Александр Фёдорович подвинул к себе папку.

— Вот, смотрите. Штамп об изъятии, три дня назад. Вы, как обычно, сидели и занимался бюджетом поставок. Потом что-то обнаружили и этот факт изъяли.

— Зачем? Я что, мог сообщить об этом кому-то? Я даже не знаю, про что вы говорите!

— Я не решаю — это вопрос аналитика. Они делают заявку на основании многих “портфелей”.

— Я что, что-то изобретаю, сам того не осознавая?

— Ни как правило. Иногда вы встречаетесь с кем-то нужным, или что-то придумываете. Два раза погибали в аварии, один раз — выбивали глаз сучком, один раз — убили в пьяной драке соседа.

Семён Семёнович непроизвольно поднёс руку к правому глазу.

— Да, именно правый.

— Он на месте!

— Так поэтому на месте, что изъяли кусок твоей реальности. Аккуратно иссекли и подшили. А вы думаете, почему люди могут в пьяном виде бегать безлунной ночью по лесу и при этом не покалечиться?

— Вы сказали, что восстановить изъятое невозможно.

— Эти записи очень короткие. Можно догадаться, но без деталей.

— А зачем это?

— Вот в этом и есть вопрос вопросов. Если коротко, люди на этой планете — всего лишь высокоинтеллектуальные датчики, необходимые для замера параметров большого гео и биосферного эксперимента. Девяносто процентов мозга отведено под целевые вычисления, десять — под управление и самообслуживание.

— “Девяносто” — это подсознательное?

— Можно сказать и так. У нас был очень короткий курс, в котором нам объяснили, что датчики бывают активные и пассивные. Чем больше усложняется проект, тем более интеллектуальным должны быть измерительные приборы. В самом начале было достаточно примитивных одноклеточных. Потом потребовалось утилизировать отработанную органику, потом ликвидировать устаревшие образцы… Гонка вооружений. Одни выступают носителями других, третьи — борются со вторыми, четвертые — экспериментальные образцы для следующих поколений. Да мало ли каких других функций может быть у датчиков.

— И что, и у вирусов существуют наблюдатели, аналитики и коллекционеры?

— Об этом доподлинно неизвестно: другая форма жизни и подходить к ним с человеческих мерок нельзя. Пока я был молодой, на семинарах и встречах мы обсуждали эту байду, но потом плюнули и просто стали делиться передовым опытом. У людей наблюдатели появились не так давно по геологическим меркам — три-четыре тысячи лет назад. Мы существуем для корректировки излишней интеллектуальности, хотя у нас есть мнение, что для подтасовки результатов измерений.

— Не понял.

— У градусника от большого ума появилось собственное мнение и это начало искажать результаты. Ходит шутка, что это платный эксперимент и изъятие помогает получать бюджетные деньги на его продолжение.

— А какие данные мы отправляем?

Семён Семёнович подхватил чашку, плеснул себе у холодильника полчашки и заел выпитое лежалым горошком.

— Вот этого мы, как раз не знаем. Знаем, что надо оберегать некоторые объекты от повреждения: вас два раза изымали при гибели, да и глаз на месте. Надо удерживать датчики на месте — выравниваем интеллектуальные прозрения, чтобы не было излишнего карьерного роста…

— То есть вы хотите сказать, что если бы я что-то изобрел, то для того, чтобы я продолжал работать в нашем “суповом заведении” у меня изъяли кусок реальности?

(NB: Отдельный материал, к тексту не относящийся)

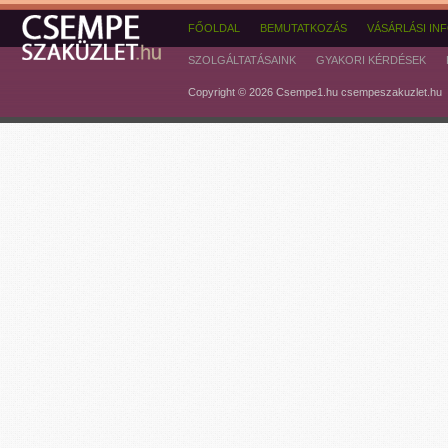
FŐOLDAL
BEMUTATKOZÁS
VÁSÁRLÁSI IN
SZOLGÁLTATÁSAINK
GYAKORI KÉRDÉSEK
Copyright © 2026 Csempe1.hu csempeszakuzlet.hu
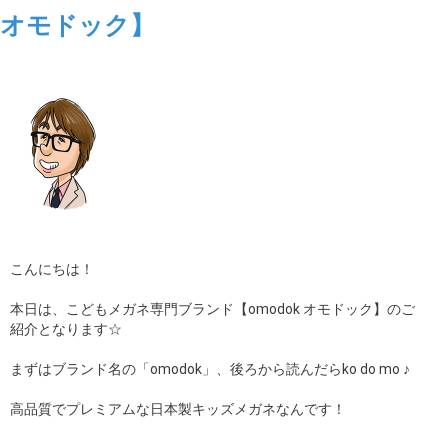
オモドック】
こんにちは！
本日は、こどもメガネ専門ブランド【omodok オモドック】のご
紹介となります☆
まずはブランド名の「omodok」、後ろから読んだらko do mo ♪
高品質でプレミアムな日本製キッズメガネなんです！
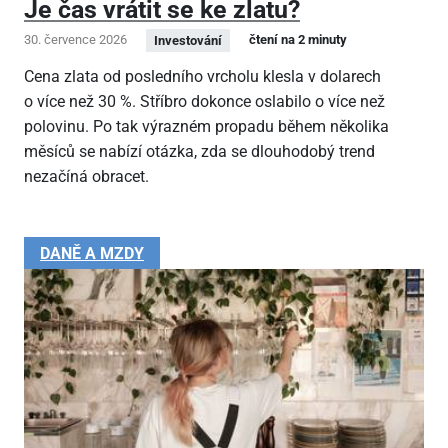
Je čas vrátit se ke zlatu?
30. července 2026
čtení na 2 minuty
Investování
Cena zlata od posledního vrcholu klesla v dolarech
o více než 30 %. Stříbro dokonce oslabilo o více než
polovinu. Po tak výrazném propadu během několika
měsíců se nabízí otázka, zda se dlouhodobý trend
nezačíná obracet.
DANĚ A MZDY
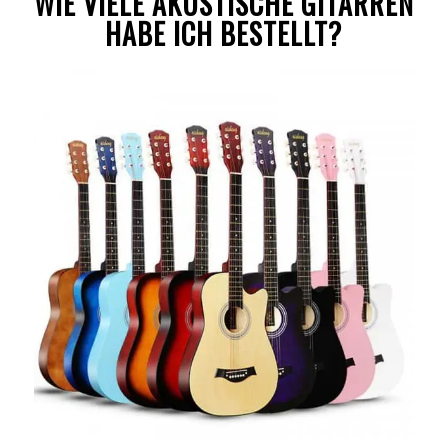
WIE VIELE AKUSTISCHE GITARREN
HABE ICH BESTELLT?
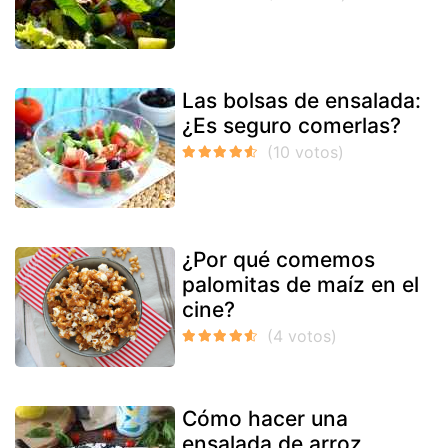
Las bolsas de ensalada:
¿Es seguro comerlas?
¿Por qué comemos
palomitas de maíz en el
cine?
Cómo hacer una
ensalada de arroz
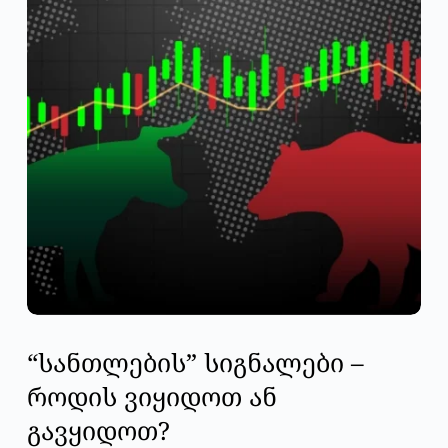
“სანთლების” სიგნალები –
როდის ვიყიდოთ ან
გავყიდოთ?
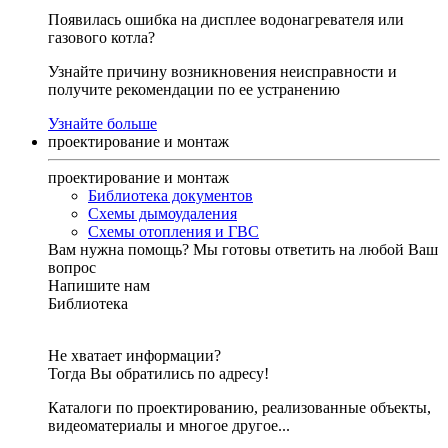
Появилась ошибка на дисплее водонагревателя или
газового котла?
Узнайте причину возникновения неисправности и
получите рекомендации по ее устранению
Узнайте больше
проектирование и монтаж
проектирование и монтаж
Библиотека документов
Схемы дымоудаления
Схемы отопления и ГВС
Вам нужна помощь?
Мы готовы ответить на любой Ваш
вопрос
Напишите нам
Библиотека
Не хватает информации?
Тогда Вы обратились по адресу!
Каталоги по проектированию, реализованные объекты,
видеоматериалы и многое другое...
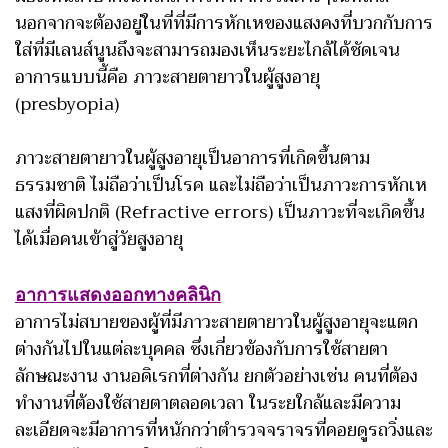
นอกจากจะต้องอยู่ในที่ที่มีการหักเหของแสงคงที่บวกกับการ
ใส่ที่มีเลนส์นูนถึงจะสามารถมองเห็นระยะไกล้ได้ชัดเจน
อาการแบบนี้คือ ภาวะสายตายาวในผู้สูงอายุ
(presbyopia)
ภาวะสายตายาวในผู้สูงอายุเป็นอาการที่เกิดขึ้นตาม
ธรรมชาติ ไม่ถือว่าเป็นโรค และไม่ถือว่าเป็นภาวะการหักเห
แสงที่ผิดปกติ (Refractive errors) เป็นภาวะที่จะเกิดขึ้น
ได้เมื่อคนเข้าสู่วัยสูงอายุ
อาการแสดงออกทางคลินิก
อาการไม่สบายของผู้ที่มีภาวะสายตายาวในผู้สูงอายุจะแตก
ต่างกันไปในแต่ละบุคคล ซึ่งเกี่ยวข้องกับการใช้สายตา
ลักษณะงาน งานอดิเรกที่ต่างกัน ยกตัวอย่างเช่น คนที่ต้อง
ทำงานที่ต้องใช้สายตาตลอดเวลา ในระยใกล้และมีความ
ละเอียดจะมีอาการที่หนักกว่าตำรวจจราจรที่คอยดูรถวิ่งและ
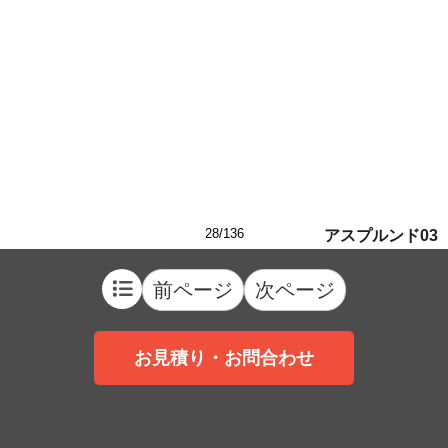
28/136
アスプルンド03
前ページ
次ページ
お見積り・お問合わせ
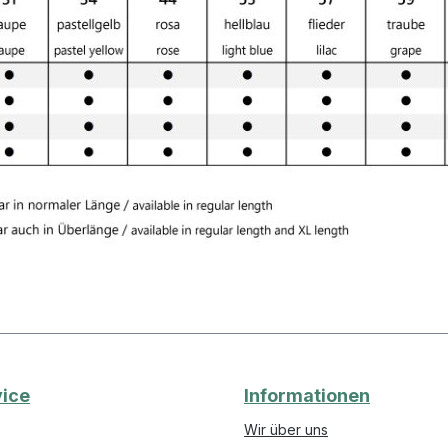
ice
Informationen
Wir über uns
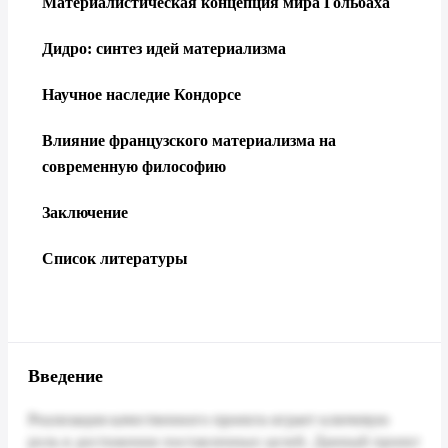
Материалистическая концепция мира Гольбаха
Дидро: синтез идей материализма
Научное наследие Кондорсе
Влияние французского материализма на
современную философию
Заключение
Список литературы
Введение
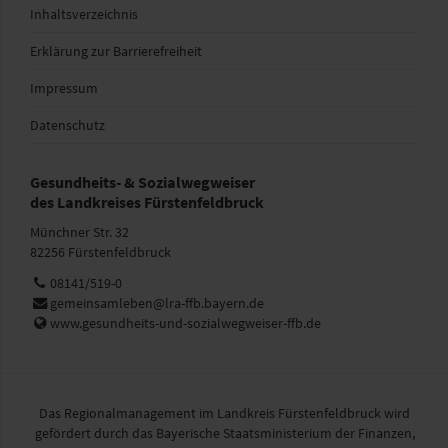
Inhaltsverzeichnis
Erklärung zur Barrierefreiheit
Impressum
Datenschutz
Gesundheits- & Sozialwegweiser
des Landkreises Fürstenfeldbruck
Münchner Str. 32
82256 Fürstenfeldbruck
Telefon:
08141/519-0
E-
gemeinsamleben@lra-ffb.bayern.de
Mail:
Web:
www.gesundheits-und-sozialwegweiser-ffb.de
Das Regionalmanagement im Landkreis Fürstenfeldbruck wird
gefördert durch das Bayerische Staatsministerium der Finanzen,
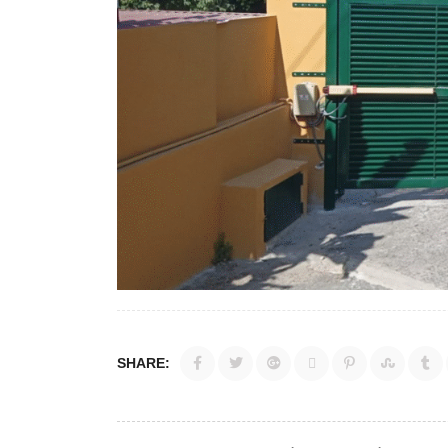
SHARE:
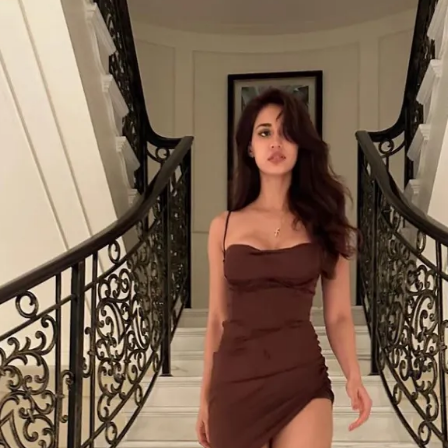
Opening
https://gazetapost.com/salman-khan-charge-rs-1000-crore-for-hosting-bigg-boss-16/57822/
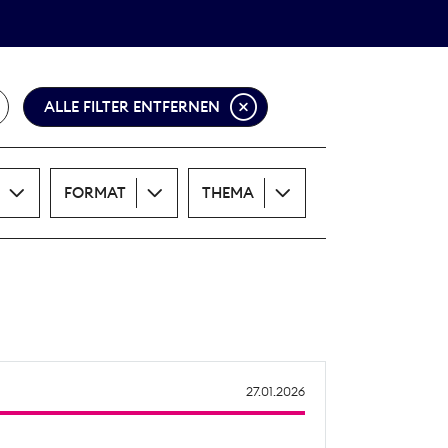
Theodor-Wolff-Preis
ALLE THEMEN
ALLE FILTER ENTFERNEN
FORMAT
THEMA
27.01.2026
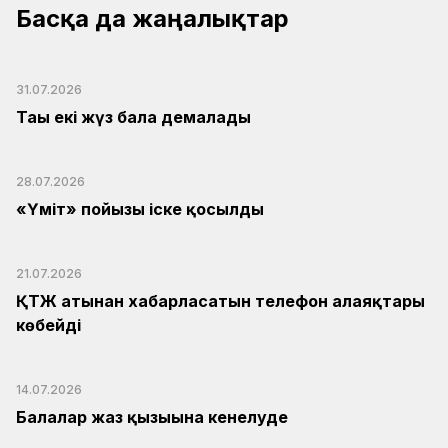
Басқа да жаңалықтар
31.07.2026
Тағы екі жүз бала демалады
28.07.2026
«Үміт» пойызы іске қосылды
21.07.2026
ҚТЖ атынан хабарласатын телефон алаяқтары
көбейді
14.07.2026
Балалар жаз қызығына кенелуде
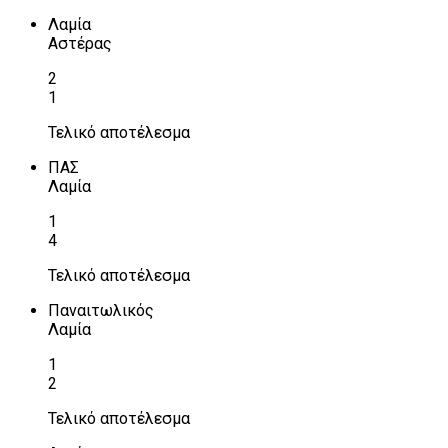
Λαμία
Αστέρας
2
1
Τελικό αποτέλεσμα
ΠΑΣ
Λαμία
1
4
Τελικό αποτέλεσμα
Παναιτωλικός
Λαμία
1
2
Τελικό αποτέλεσμα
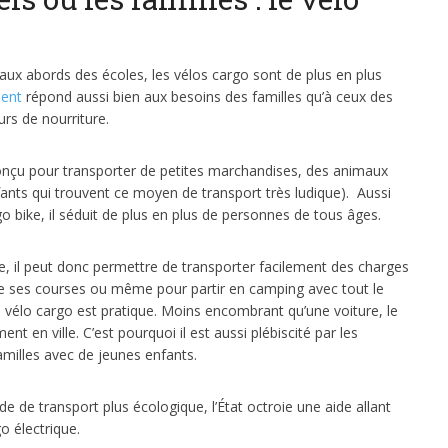
ux abords des écoles, les vélos cargo sont de plus en plus
lent
répond aussi bien aux besoins des familles qu’à ceux des
rs de nourriture.
conçu pour transporter de petites marchandises, des animaux
fants qui trouvent ce moyen de transport très ludique). Aussi
go bike, il séduit de plus en plus de personnes de tous âges.
, il peut donc permettre de transporter facilement des charges
faire ses courses ou même pour partir en camping avec tout le
le vélo cargo est pratique. Moins encombrant qu’une voiture, le
t en ville. C’est pourquoi il est aussi plébiscité par les
familles avec de jeunes enfants.
de de transport plus écologique, l’État octroie une aide allant
o électrique.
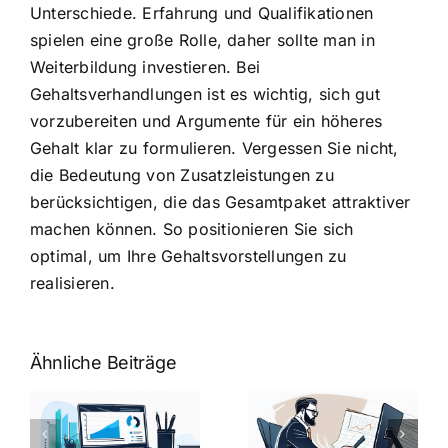
Unterschiede. Erfahrung und Qualifikationen
spielen eine große Rolle, daher sollte man in
Weiterbildung investieren. Bei
Gehaltsverhandlungen ist es wichtig, sich gut
vorzubereiten und Argumente für ein höheres
Gehalt klar zu formulieren. Vergessen Sie nicht,
die Bedeutung von Zusatzleistungen zu
berücksichtigen, die das Gesamtpaket attraktiver
machen können. So positionieren Sie sich
optimal, um Ihre Gehaltsvorstellungen zu
realisieren.
Ähnliche Beiträge
Fragen zum
Gehalt:
Vorstellungsg
Geschicktes
Fragen: 77
hung:
Ansprechen
Fragen und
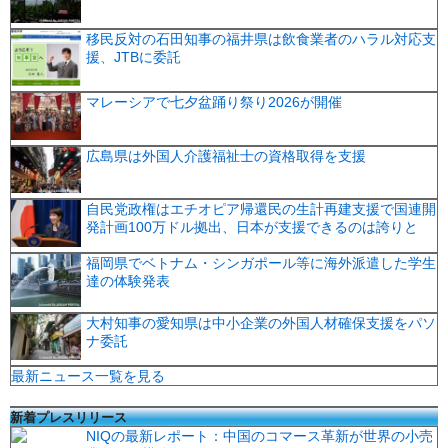
移民反対の石田知事の福井県は飲食業者のハラル対応支
援、JTBに委託
マレーシアで七夕盆踊り祭り2026が開催
広島県は外国人介護福祉士の資格取得を支援
自民党政権はエチオピア帰還民の生計再建支援で国連開
発計画100万ドル拠出、日本が支援できるのは誇りと
福岡県でベトナム・シンガポール等に海外派遣した学生
達の体験発表
大村知事の愛知県は中小企業の外国人材確保支援をパソ
ナ委託
最新ニュース一覧を見る
新着プレスリリース
NIQの最新レポート：中国のコマース革新が世界の小売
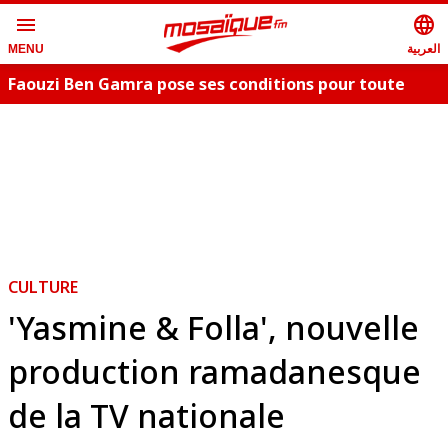
menu
language
العربية
MENU
Faouzi Ben Gamra pose ses conditions pour toute
collaboration artistique et dévoile les nouveautés,
c
"Bent El Hay" et «"Oum Essefsari"
m
CULTURE
'Yasmine & Folla', nouvelle
production ramadanesque
de la TV nationale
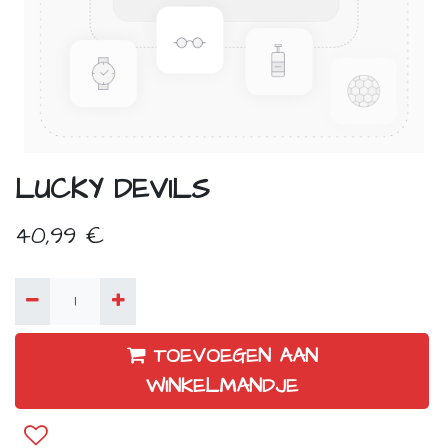
LUCKY DEVILS
40,99
€
TOEVOEGEN AAN
WINKELMANDJE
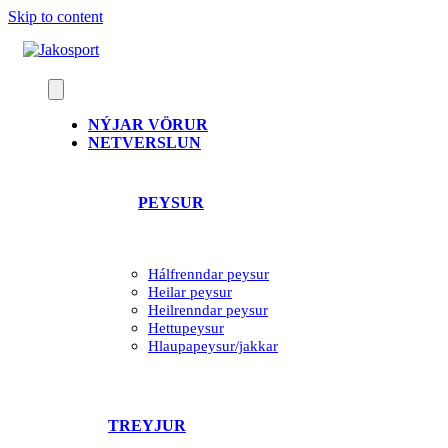
Skip to content
NÝJAR VÖRUR
NETVERSLUN
PEYSUR
Hálfrenndar peysur
Heilar peysur
Heilrenndar peysur
Hettupeysur
Hlaupapeysur/jakkar
TREYJUR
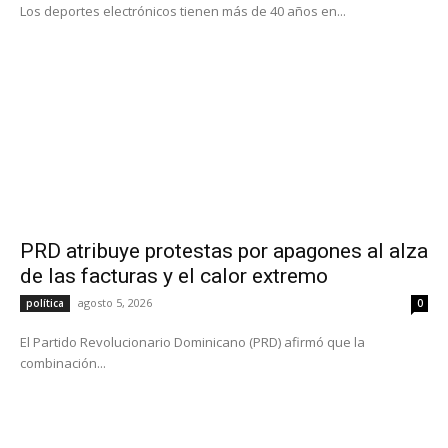
Los deportes electrónicos tienen más de 40 años en...
PRD atribuye protestas por apagones al alza
de las facturas y el calor extremo
agosto 5, 2026
política
0
El Partido Revolucionario Dominicano (PRD) afirmó que la
combinación...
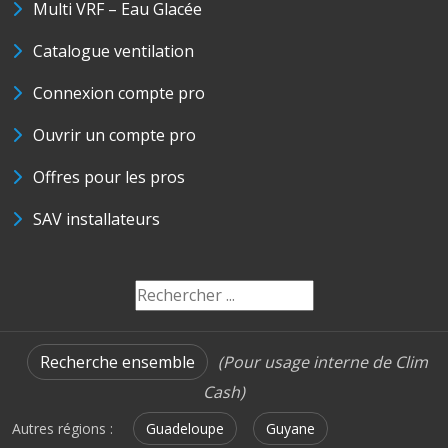
Multi VRF – Eau Glacée
Catalogue ventilation
Connexion compte pro
Ouvrir un compte pro
Offres pour les pros
SAV installateurs
Recherche ensemble
(Pour usage interne de Clim
Cash)
Autres régions :
Guadeloupe
Guyane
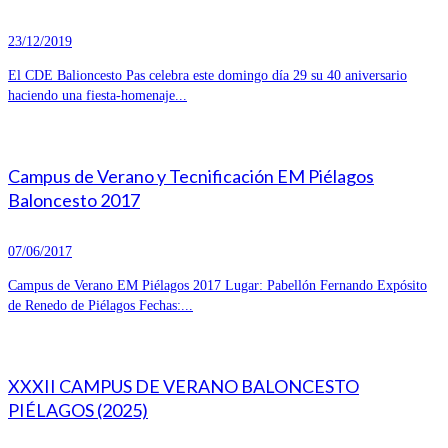
23/12/2019
El CDE Balioncesto Pas celebra este domingo día 29 su 40 aniversario
haciendo una fiesta-homenaje...
Campus de Verano y Tecnificación EM Piélagos
Baloncesto 2017
07/06/2017
Campus de Verano EM Piélagos 2017 Lugar: Pabellón Fernando Expósito
de Renedo de Piélagos Fechas:...
XXXII CAMPUS DE VERANO BALONCESTO
PIÉLAGOS (2025)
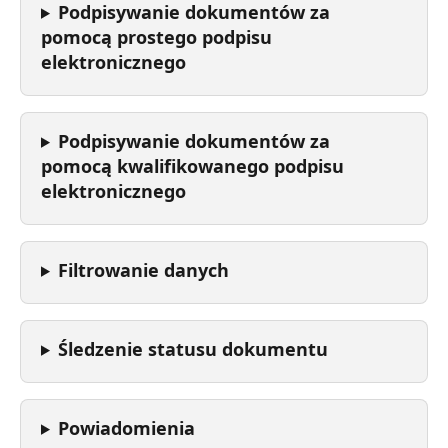
Podpisywanie dokumentów za 
pomocą prostego podpisu 
elektronicznego
Podpisywanie dokumentów za 
pomocą kwalifikowanego podpisu 
elektronicznego
Filtrowanie danych
Śledzenie statusu dokumentu
Powiadomienia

— Вы только не кипите, не хватайтесь за бутылку, этого не избежать. Хоть я буду наблюдать, хоть другой.

— А почему вы говорите, что наблюдатели и другие появились недавно?

— Раньше не было такой потребности в изъятии — не тот уровень развития науки и техники. Вполне достаточно было трех-четырёх человек для коррекции данных от какого-нибудь цезаря или фараона. Остальные вполне обходились грубой настройкой вроде предрассудков, морали, религии или отсутствия письменности. Ну а потом понеслось: города-полисы, толчея, предпринимательство, научно-техническая революция. Только за XX век количество наблюдателей увеличилось на три порядка. Так оно росло только тогда, когда появились большие города и нас погнали на улицу — искать изъятия в толпе.

— То есть, вы хотите сказать, что мораль и религия придуманы для того, чтобы кто-то там продолжал получать деньги на исследования подтасовывая результаты измерений?

— Во-первых, я понятия не имею, что, кто и как получает там, наверху. Так нам говорили на курсах. Во-вторых, есть государство с армией, полицией, системой образования, телевидением, журналистами. Нам рассказывали об этом вскользь, но как работает система массового огрубления из нас не знает ни кто. Я приблизительно знаю, как работает наша система. Про остальное можно только догадываться и то потому, что первые массовые наблюдатели пришли именно из религии, например, Великая Инквизиция.

— Вы жгли людей?

— Не жгли, а изымали. Не было такого большого числа наблюдателей и наблюдаемых — некому было оплачивать изъятия, а как только началась эпоха Просвещения, “градусники” распоясались, пошли деньги. В XVII веке касты разделились — слишком много работы.

— А кто платил? Деньги с неба сыпались?

— Банкомат.

Александр Фёдорович улыбнулся и тут же сморщился от боли в разбитых губах.

— В системе всегда хозрасчёт: что у попов, что в армии. Да и они не изымают ничего, это не работа, а чистая профилактика сбоев, задумал что — помолись или помаршируй. А вне классического управления дело выгодное: изымешь у одного, продашь другому.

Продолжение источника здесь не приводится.